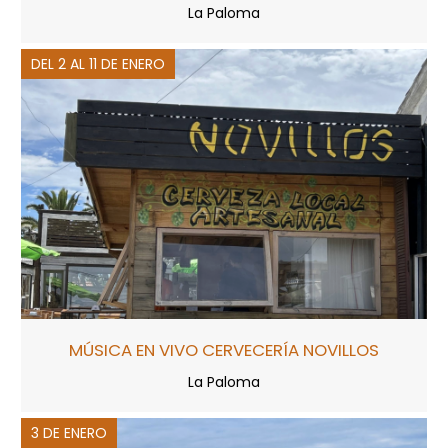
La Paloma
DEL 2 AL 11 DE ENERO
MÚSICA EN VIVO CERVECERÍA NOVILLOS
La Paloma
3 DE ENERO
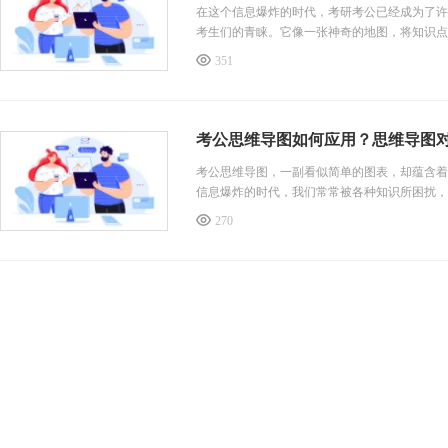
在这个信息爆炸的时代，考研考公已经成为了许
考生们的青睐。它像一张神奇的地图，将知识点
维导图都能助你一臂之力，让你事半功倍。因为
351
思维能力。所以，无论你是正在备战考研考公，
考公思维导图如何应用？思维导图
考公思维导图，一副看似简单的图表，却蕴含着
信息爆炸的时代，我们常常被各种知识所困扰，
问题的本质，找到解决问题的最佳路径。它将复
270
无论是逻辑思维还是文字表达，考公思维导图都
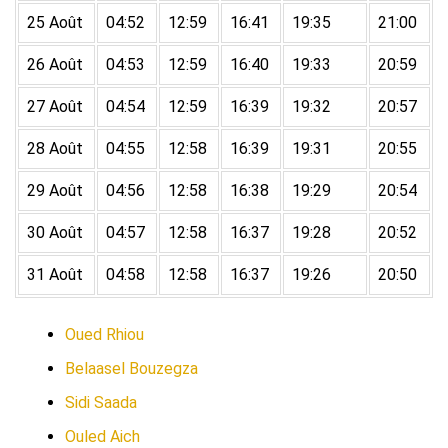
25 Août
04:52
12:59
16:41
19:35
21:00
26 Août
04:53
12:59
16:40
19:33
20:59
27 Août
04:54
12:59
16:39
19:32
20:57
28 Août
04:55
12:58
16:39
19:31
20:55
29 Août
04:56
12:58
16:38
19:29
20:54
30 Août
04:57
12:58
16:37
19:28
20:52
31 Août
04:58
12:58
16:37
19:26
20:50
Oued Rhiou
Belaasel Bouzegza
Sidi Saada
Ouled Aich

++++++++

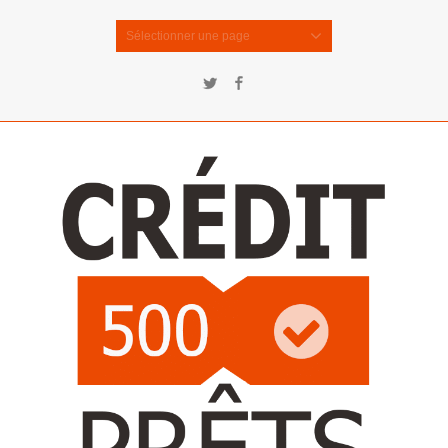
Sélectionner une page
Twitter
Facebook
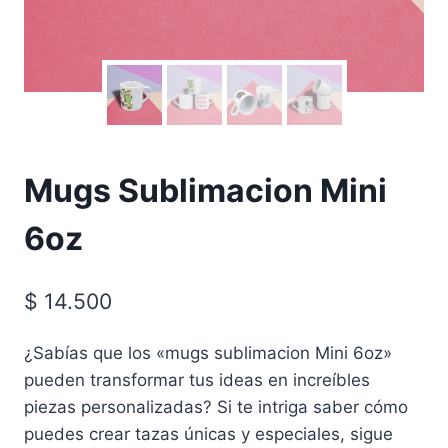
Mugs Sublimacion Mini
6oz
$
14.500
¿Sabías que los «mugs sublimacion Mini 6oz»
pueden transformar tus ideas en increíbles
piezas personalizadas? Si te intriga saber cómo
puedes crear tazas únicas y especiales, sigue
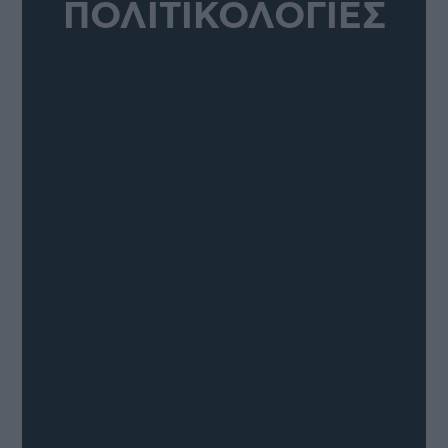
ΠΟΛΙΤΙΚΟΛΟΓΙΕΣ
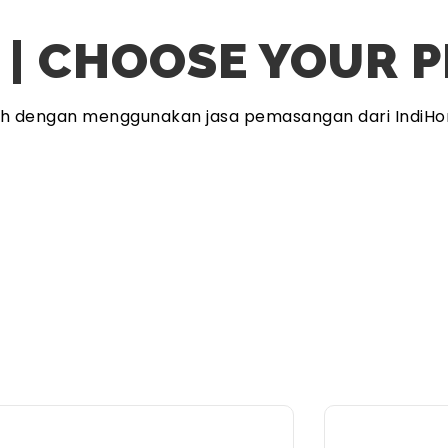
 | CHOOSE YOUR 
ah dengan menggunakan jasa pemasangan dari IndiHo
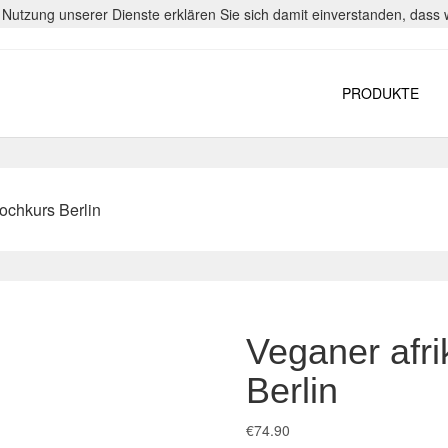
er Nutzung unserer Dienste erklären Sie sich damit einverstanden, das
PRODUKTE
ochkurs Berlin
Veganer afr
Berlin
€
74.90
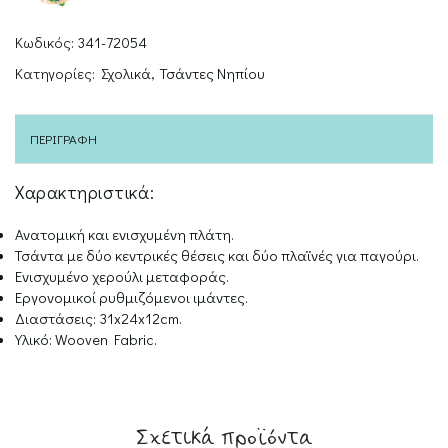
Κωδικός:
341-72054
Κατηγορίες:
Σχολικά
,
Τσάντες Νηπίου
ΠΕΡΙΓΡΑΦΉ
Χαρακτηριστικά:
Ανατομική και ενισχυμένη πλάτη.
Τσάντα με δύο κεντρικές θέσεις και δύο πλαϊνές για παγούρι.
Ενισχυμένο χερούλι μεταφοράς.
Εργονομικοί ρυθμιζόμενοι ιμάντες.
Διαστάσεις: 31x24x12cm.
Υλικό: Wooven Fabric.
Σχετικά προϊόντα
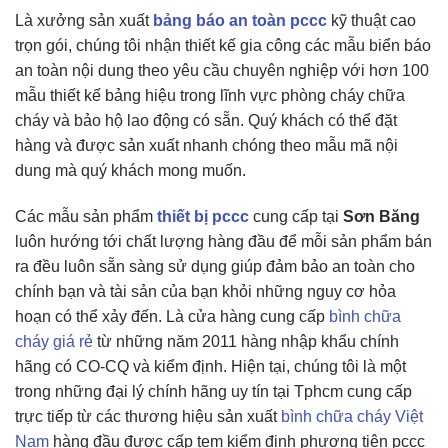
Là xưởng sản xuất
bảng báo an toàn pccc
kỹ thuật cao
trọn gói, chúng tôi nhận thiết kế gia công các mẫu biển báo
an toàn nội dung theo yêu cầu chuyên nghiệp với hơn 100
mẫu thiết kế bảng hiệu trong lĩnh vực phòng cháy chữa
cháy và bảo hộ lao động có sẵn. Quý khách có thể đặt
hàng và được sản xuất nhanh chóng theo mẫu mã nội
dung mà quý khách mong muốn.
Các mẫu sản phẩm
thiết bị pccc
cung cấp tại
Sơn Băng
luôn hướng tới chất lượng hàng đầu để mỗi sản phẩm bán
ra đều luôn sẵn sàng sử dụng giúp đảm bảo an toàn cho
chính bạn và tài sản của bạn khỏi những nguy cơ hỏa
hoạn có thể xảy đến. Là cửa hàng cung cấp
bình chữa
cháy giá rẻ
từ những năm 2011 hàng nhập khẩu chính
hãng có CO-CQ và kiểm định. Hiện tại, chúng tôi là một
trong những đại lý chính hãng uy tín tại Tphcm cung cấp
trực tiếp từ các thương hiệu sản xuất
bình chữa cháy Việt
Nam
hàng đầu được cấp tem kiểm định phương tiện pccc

++++++++

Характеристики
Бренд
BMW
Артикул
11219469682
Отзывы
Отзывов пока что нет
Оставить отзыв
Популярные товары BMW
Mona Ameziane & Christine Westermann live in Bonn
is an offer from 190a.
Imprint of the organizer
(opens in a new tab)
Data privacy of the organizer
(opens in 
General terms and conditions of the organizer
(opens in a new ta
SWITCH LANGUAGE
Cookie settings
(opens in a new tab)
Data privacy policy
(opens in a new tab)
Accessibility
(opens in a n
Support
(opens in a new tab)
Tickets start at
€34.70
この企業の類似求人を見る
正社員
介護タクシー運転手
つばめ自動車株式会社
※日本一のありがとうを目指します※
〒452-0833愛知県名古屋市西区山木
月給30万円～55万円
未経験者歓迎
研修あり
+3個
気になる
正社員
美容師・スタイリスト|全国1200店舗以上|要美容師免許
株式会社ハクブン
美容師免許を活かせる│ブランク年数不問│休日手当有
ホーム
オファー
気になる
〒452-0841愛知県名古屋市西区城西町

++++++++

▶ _PROBLEM_
Within the listing above, filter for lines holding the string "trong" and copy each one.

▶ _ANSWER_
mẫu thiết kế bảng hiệu trong lĩnh vực phòng cháy chữa
trong những đại lý chính hãng uy tín tại Tphcm cung cấp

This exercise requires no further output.